What is needed. In the entries below, count the lines that hold the string "ハチミツとクローバー" and state only that count.

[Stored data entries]
┌────────

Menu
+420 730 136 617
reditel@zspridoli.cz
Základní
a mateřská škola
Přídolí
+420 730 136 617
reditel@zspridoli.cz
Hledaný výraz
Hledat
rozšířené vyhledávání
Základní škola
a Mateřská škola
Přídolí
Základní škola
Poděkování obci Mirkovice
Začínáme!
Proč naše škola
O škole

└────────
┌────────

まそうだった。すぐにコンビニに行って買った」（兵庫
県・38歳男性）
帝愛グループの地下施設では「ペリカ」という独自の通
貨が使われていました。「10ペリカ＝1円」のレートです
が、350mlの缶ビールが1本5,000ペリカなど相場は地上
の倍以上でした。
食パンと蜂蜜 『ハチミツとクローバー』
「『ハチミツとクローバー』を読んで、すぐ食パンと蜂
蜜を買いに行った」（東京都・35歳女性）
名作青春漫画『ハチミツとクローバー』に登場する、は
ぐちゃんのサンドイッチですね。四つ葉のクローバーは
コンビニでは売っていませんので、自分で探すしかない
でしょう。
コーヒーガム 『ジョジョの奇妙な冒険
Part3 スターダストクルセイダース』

└────────
┌────────

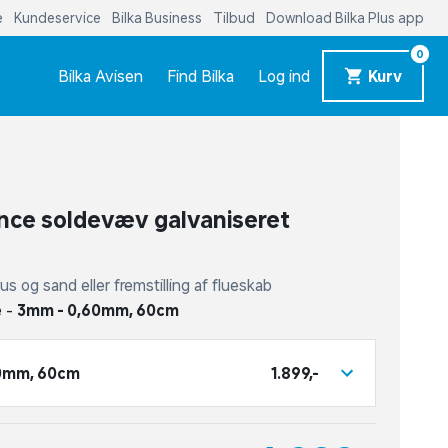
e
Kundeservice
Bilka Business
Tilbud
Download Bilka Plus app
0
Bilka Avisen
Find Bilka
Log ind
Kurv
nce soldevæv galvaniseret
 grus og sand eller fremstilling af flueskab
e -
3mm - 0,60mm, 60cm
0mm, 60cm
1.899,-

└────────

Exercise response. 3